C’est en substance le sentiment exprimé par le Chef de mission du FMI au Gabon, Alex Segura-Ubiergo, dans un entretien accordé à Directinfosgabon. Cette analyse fait suite au prêt de 382 milliards de francs accordé par le Fonds monétaire international au Gabon en appui au Plan de relance économique triennal ( 2017-2019) présenté par le gouvernement.

L’accord signé entre l’institution financière internationale et le gouvernement gabonais a pour objectif principal de soutenir le Plan de relance économique (PRE) élaboré par ce dernier. Toutefois, selon le Chef de mission de l’institution «Les perspectives économiques à court terme du Gabon demeurent difficiles.

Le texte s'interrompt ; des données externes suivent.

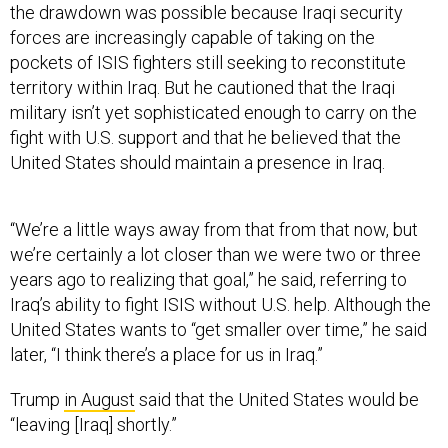
the drawdown was possible because Iraqi security
forces are increasingly capable of taking on the
pockets of ISIS fighters still seeking to reconstitute
territory within Iraq. But he cautioned that the Iraqi
military isn’t yet sophisticated enough to carry on the
fight with U.S. support and that he believed that the
United States should maintain a presence in Iraq.
“We’re a little ways away from that from that now, but
we’re certainly a lot closer than we were two or three
years ago to realizing that goal,” he said, referring to
Iraq’s ability to fight ISIS without U.S. help. Although the
United States wants to “get smaller over time,” he said
later, “I think there’s a place for us in Iraq.”
Trump
in August
said that the United States would be
“leaving [Iraq] shortly.”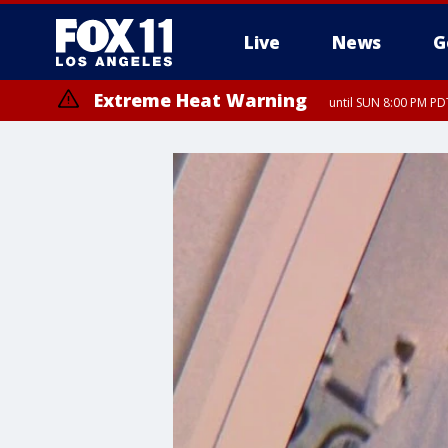
Live
News
G
Extreme Heat Warning
until SUN 8:00 PM PD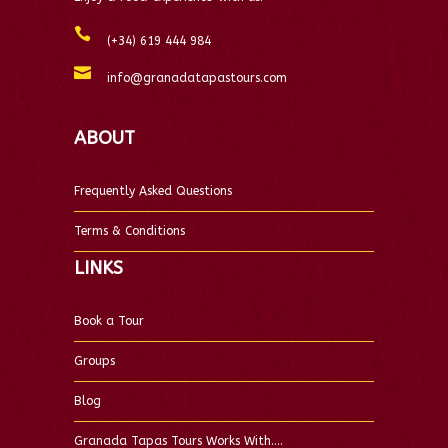
(+34) 619 444 984
info@granadatapastours.com
ABOUT
Frequently Asked Questions
Terms & Conditions
LINKS
Book a Tour
Groups
Blog
Granada Tapas Tours Works With….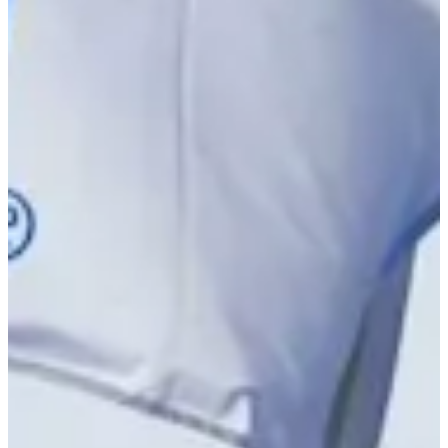
Driving Distance
News & Video
Right Arrow
Alex Vogelsong betting profile: PGA TOUR Q-School presented
by Korn Ferry
Betting Profile
Alex Vogelsong betting profile: PGA TOUR Q-School presented
by Korn Ferry
Betting Profile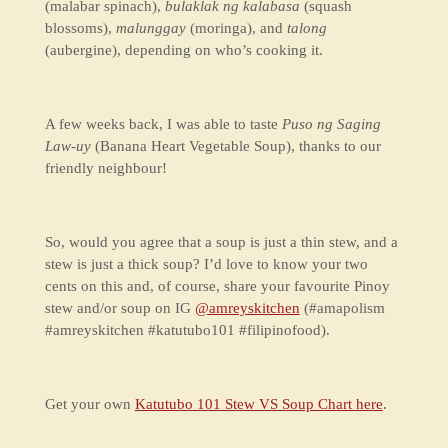
(malabar spinach),
bulaklak ng kalabasa
(squash
blossoms),
malunggay
(moringa), and
talong
(aubergine), depending on who’s cooking it.
A few weeks back, I was able to taste
Puso ng Saging
Law-uy
(Banana Heart Vegetable Soup), thanks to our
friendly neighbour!
So, would you agree that a soup is just a thin stew, and a
stew is just a thick soup? I’d love to know your two
cents on this and, of course, share your favourite Pinoy
stew and/or soup on IG
@amreyskitchen
(#amapolism
#amreyskitchen #katutubo101 #filipinofood).
Get your own
Katutubo 101 Stew VS Soup Chart here
.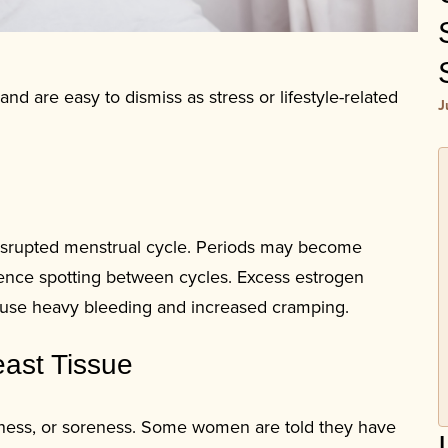
 are easy to dismiss as stress or lifestyle-related
J
 disrupted menstrual cycle. Periods may become
ence spotting between cycles. Excess estrogen
 cause heavy bleeding and increased cramping.
east Tissue
viness, or soreness. Some women are told they have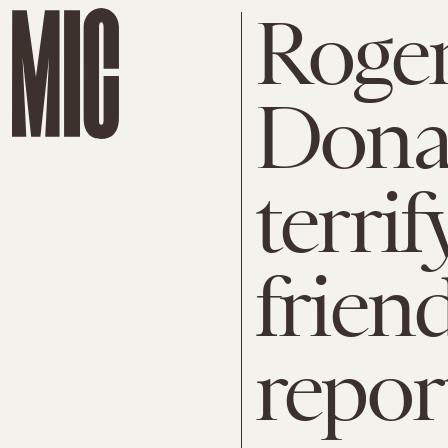
Roger
Dona
terrif
friend
repor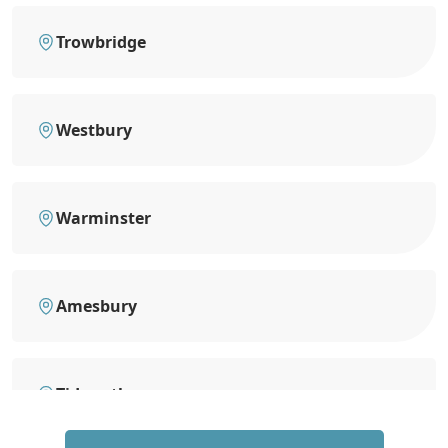
Trowbridge
Westbury
Warminster
Amesbury
Tidworth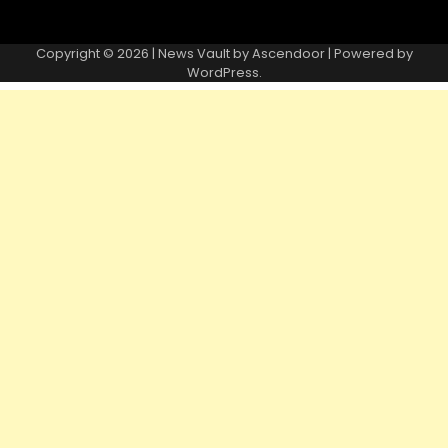
Copyright © 2026 | News Vault by
Ascendoor
| Powered by
WordPress
.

Le taux de croissance a diminué, passant de 3,9 % en 2015 à 2,1 % en 2016. Il s’agit d’un fort ralentissement par rapport à la croissance moyenne de 6 % enregistrée de 2010 à 2013, avant le choc pétrolier».

Face à la baisse de la production pétrolière et une forte décélération dans les secteurs de la construction et des services, l’économie du pays pourrait connaître une nouvelle fois un ralentissement pour atteindre environ 1 % en 2017.

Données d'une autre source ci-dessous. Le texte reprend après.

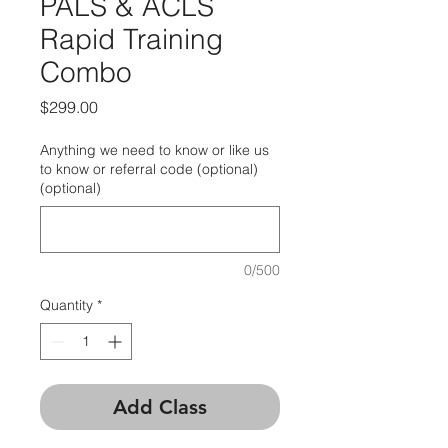
PALS & ACLS
Rapid Training
Combo
Price
$299.00
Anything we need to know or like us
to know or referral code (optional)
(optional)
0/500
Quantity
*
Add Class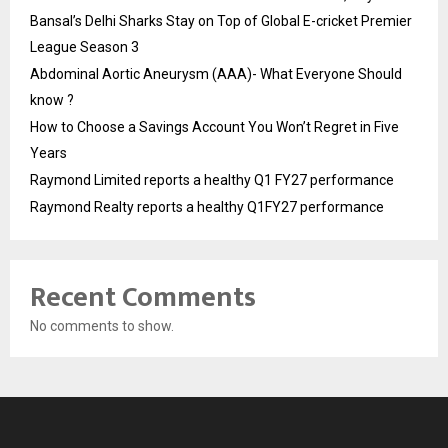
Bansal’s Delhi Sharks Stay on Top of Global E-cricket Premier
League Season 3
Abdominal Aortic Aneurysm (AAA)- What Everyone Should
know ?
How to Choose a Savings Account You Won’t Regret in Five
Years
Raymond Limited reports a healthy Q1 FY27 performance
Raymond Realty reports a healthy Q1FY27 performance
Recent Comments
No comments to show.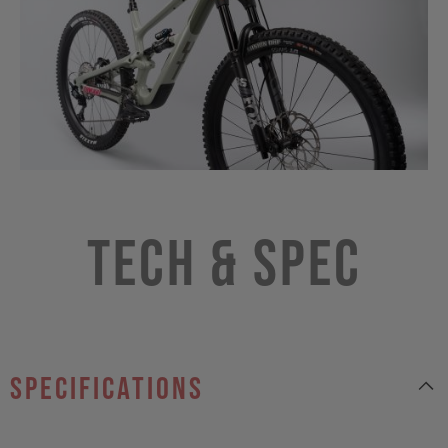
Tech & Spec
specifications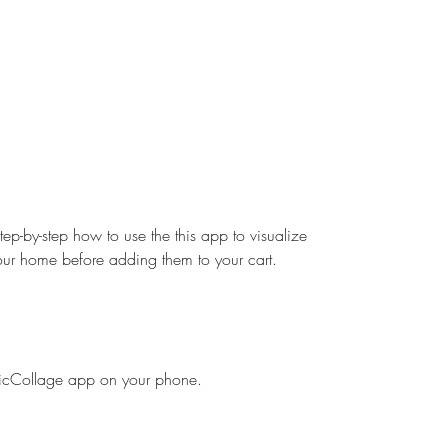
step-by-step how to use the this app to visualize 
your home before adding them to your cart.
icCollage app on your phone.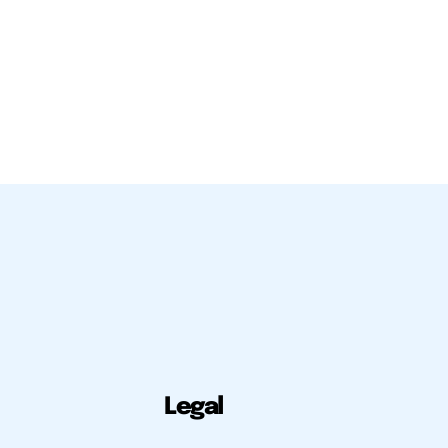
Legal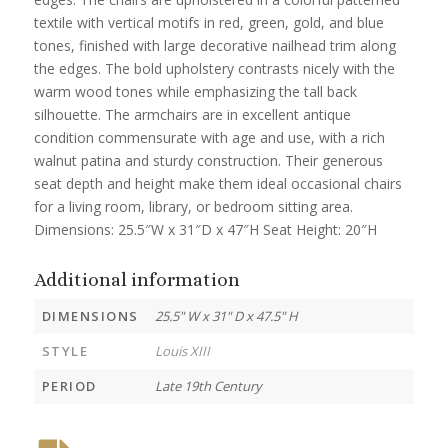
textile with vertical motifs in red, green, gold, and blue
tones, finished with large decorative nailhead trim along
the edges. The bold upholstery contrasts nicely with the
warm wood tones while emphasizing the tall back
silhouette. The armchairs are in excellent antique
condition commensurate with age and use, with a rich
walnut patina and sturdy construction. Their generous
seat depth and height make them ideal occasional chairs
for a living room, library, or bedroom sitting area.
Dimensions: 25.5″W x 31″D x 47″H Seat Height: 20″H
Additional information
DIMENSIONS
25.5" W x 31" D x 47.5" H
STYLE
Louis XIII
PERIOD
Late 19th Century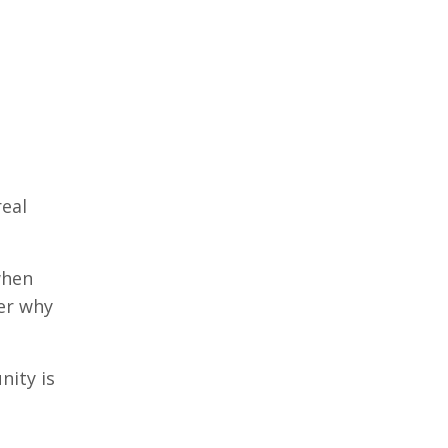
real
when
der why
nity is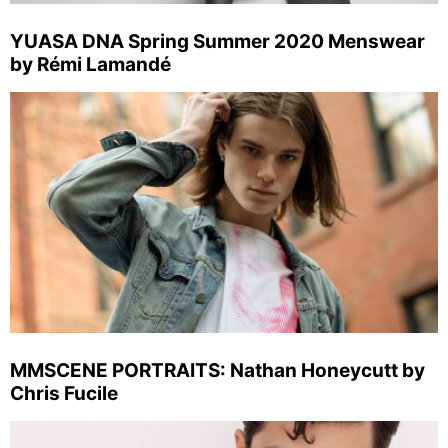
YUASA DNA Spring Summer 2020 Menswear
by Rémi Lamandé
MMSCENE PORTRAITS: Nathan Honeycutt by
Chris Fucile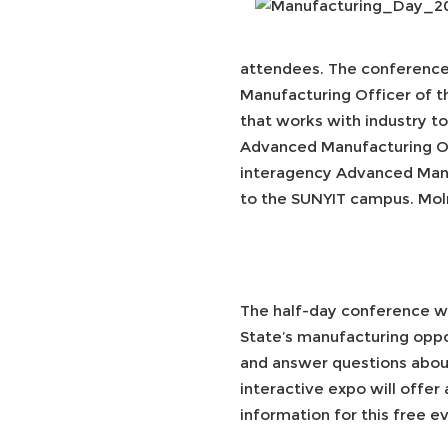
attendees. The conference 
Manufacturing Officer of t
that works with industry t
Advanced Manufacturing Off
interagency Advanced Manuf
to the SUNYIT campus. Moln
The half-day conference wi
State’s manufacturing opport
and answer questions abou
interactive expo will offe
information for this free ev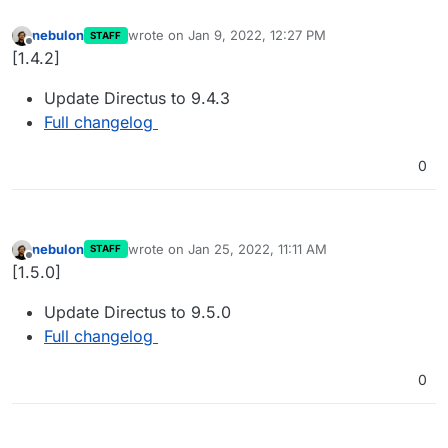
nebulon
wrote on
Jan 9, 2022, 12:27 PM
STAFF
last edited by
Offline
[1.4.2]
Update Directus to 9.4.3
Full changelog
0
nebulon
wrote on
Jan 25, 2022, 11:11 AM
STAFF
last edited by
Offline
[1.5.0]
Update Directus to 9.5.0
Full changelog
0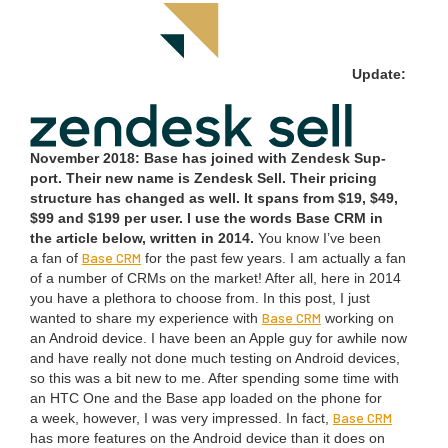
Update:
Novem­ber
2018
: Base has joined with Zen­desk Sup­
port. Their new name is Zen­desk Sell. Their pric­ing
struc­ture has changed as well. It spans from $
19
, $
49
,
$
99
and $
199
per user. I use the words Base
CRM
in
the arti­cle below, writ­ten in
2014
.
You know I’ve been
Base
CRM
a fan of
for the past few years. I am actu­al­ly a fan
of a num­ber of CRMs on the mar­ket! After all, here in
2014
you have a pletho­ra to choose from. In this post, I just
Base
CRM
want­ed to share my expe­ri­ence with
work­ing on
an Android device. I have been an Apple guy for awhile now
and have real­ly not done much test­ing on Android devices,
so this was a bit new to me. After spend­ing some time with
an
HTC
One and the Base app loaded on the phone for
Base
CRM
a week, how­ev­er, I was very impressed. In fact,
has more fea­tures on the Android device than it does on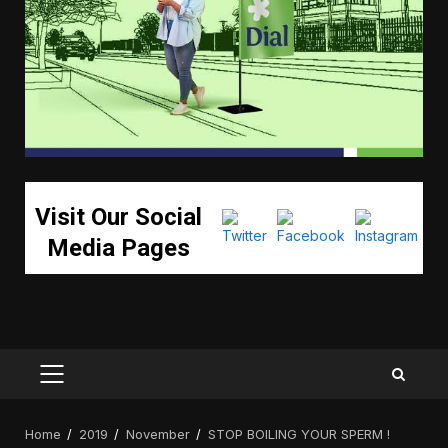
Visit Our Social
Media Pages
PRIMARY
MENU
Home
2019
November
STOP BOILING YOUR SPERM !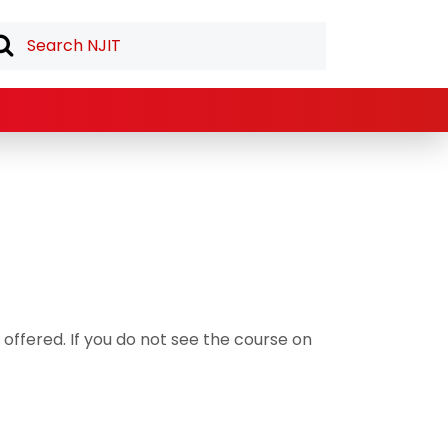
offered. If you do not see the course on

«Les déséquilibres budgétaires et externes ont atteint un niveau critique et les niveaux de dette publique ont augmenté rapidement, du fait de la prise en compte dans le calcul de la dette des arriérés accumulés et des avances statutaires de la BEAC», a t-il relevé.

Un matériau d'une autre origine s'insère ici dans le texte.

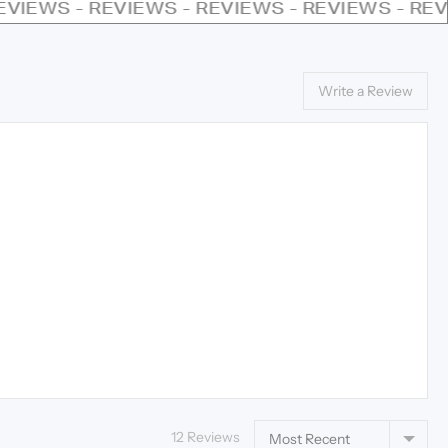
VIEWS - REVIEWS - REVIEWS - REVIEWS - REVI
Write a Review
Sort by
12 Reviews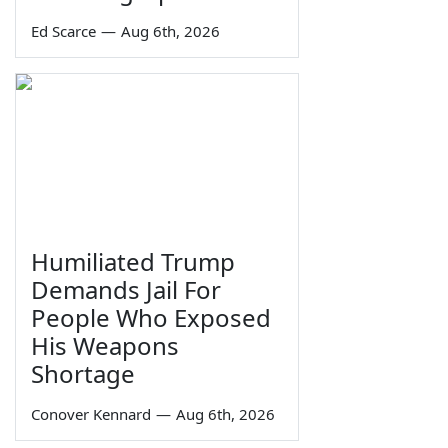
Ed Scarce
—
Aug 6th, 2026
Humiliated Trump
Demands Jail For
People Who Exposed
His Weapons
Shortage
Conover Kennard
—
Aug 6th, 2026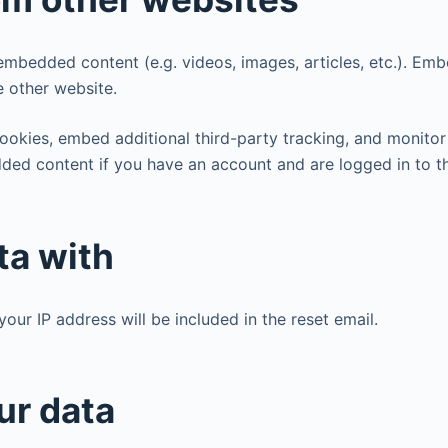
e embedded content (e.g. videos, images, articles, etc.). E
e other website.
ookies, embed additional third-party tracking, and monitor
dded content if you have an account and are logged in to t
ta with
your IP address will be included in the reset email.
ur data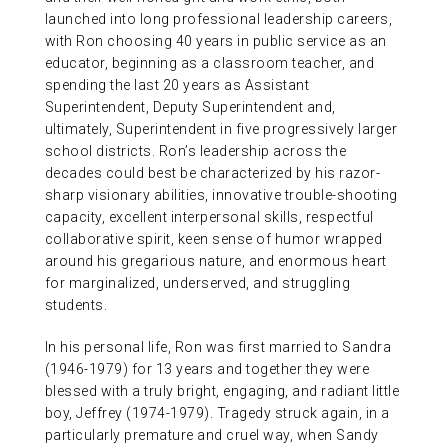
launched into long professional leadership careers,
with Ron choosing 40 years in public service as an
educator, beginning as a classroom teacher, and
spending the last 20 years as Assistant
Superintendent, Deputy Superintendent and,
ultimately, Superintendent in five progressively larger
school districts. Ron’s leadership across the
decades could best be characterized by his razor-
sharp visionary abilities, innovative trouble-shooting
capacity, excellent interpersonal skills, respectful
collaborative spirit, keen sense of humor wrapped
around his gregarious nature, and enormous heart
for marginalized, underserved, and struggling
students.
In his personal life, Ron was first married to Sandra
(1946-1979) for 13 years and together they were
blessed with a truly bright, engaging, and radiant little
boy, Jeffrey (1974-1979). Tragedy struck again, in a
particularly premature and cruel way, when Sandy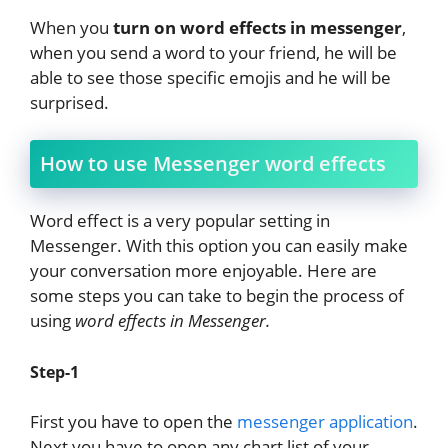
When you
turn on word effects in messenger
,
when you send a word to your friend, he will be
able to see those specific emojis and he will be
surprised.
How to use Messenger word effects
Word effect is a very popular setting in
Messenger. With this option you can easily make
your conversation more enjoyable. Here are
some steps you can take to begin the process of
using
word effects in Messenger.
Step-1
First you have to open the
messenger application
.
Next you have to open any chart list of your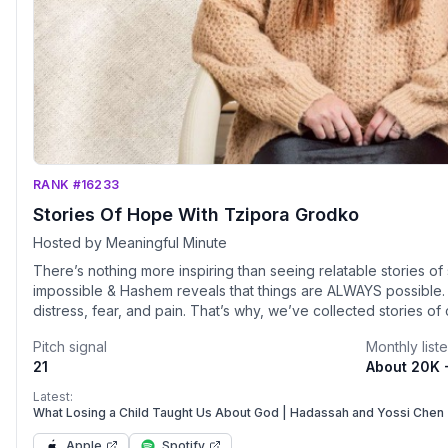
RANK #16233
Stories Of Hope With Tzipora Grodko
Hosted by Meaningful Minute
There’s nothing more inspiring than seeing relatable stories of struggle. When
impossible & Hashem reveals that things are ALWAYS possible. The unknown of dating can brin
distress, fear, and pain. That’s why, we’ve collected stories o
beliefs, were brought together through the clear divine ordination of Hashem.
Pitch signal
Monthly list
you to shift your mindset from despair into 
21
About 20K 
Latest:
What Losing a Child Taught Us About God | Hadassah and Yossi Chen 
Apple
Spotify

Cette situation s’est gravement accentué avec la baisse des cours de pétrole engendrant «un choc commercial qui a lourdement pesé sur la dégradation de la situation économique». Regrettant par ailleurs que, «le manque d’épargne de précaution qui aurait pu être constitué au cours des années antérieures ainsi que le retard pris pour adopter les mesures budgétaires qui s’imposaient ont exacerbé la gravité du choc et augmenté l’ampleur des risques».

Toutefois, concernant la dette Alex Segura-Ubiergo a souligné que, celle-ci est soutenable à moyen terme à condition que le Plan de relance économique du gouvernement soit pleinement mis en œuvre.

«La politique budgétaire vise à réduire le déficit budgétaire de 6,6 % du PIB en 2016 à 4,6 % du PIB en 2017. A moyen terme, sur la période du programme (2017-20), le déficit budgétaire devrait se réduire de plus de 6 % du PIB. La réduction du déficit budgétaire devrait éviter une nouvelle accumulation d’arriérés et permettre de rembourser les créances en souffrance sur une période de trois à cinq ans. Ce remboursement constitue une priorité dans le cadre du programme», a conclu le Chef de mission.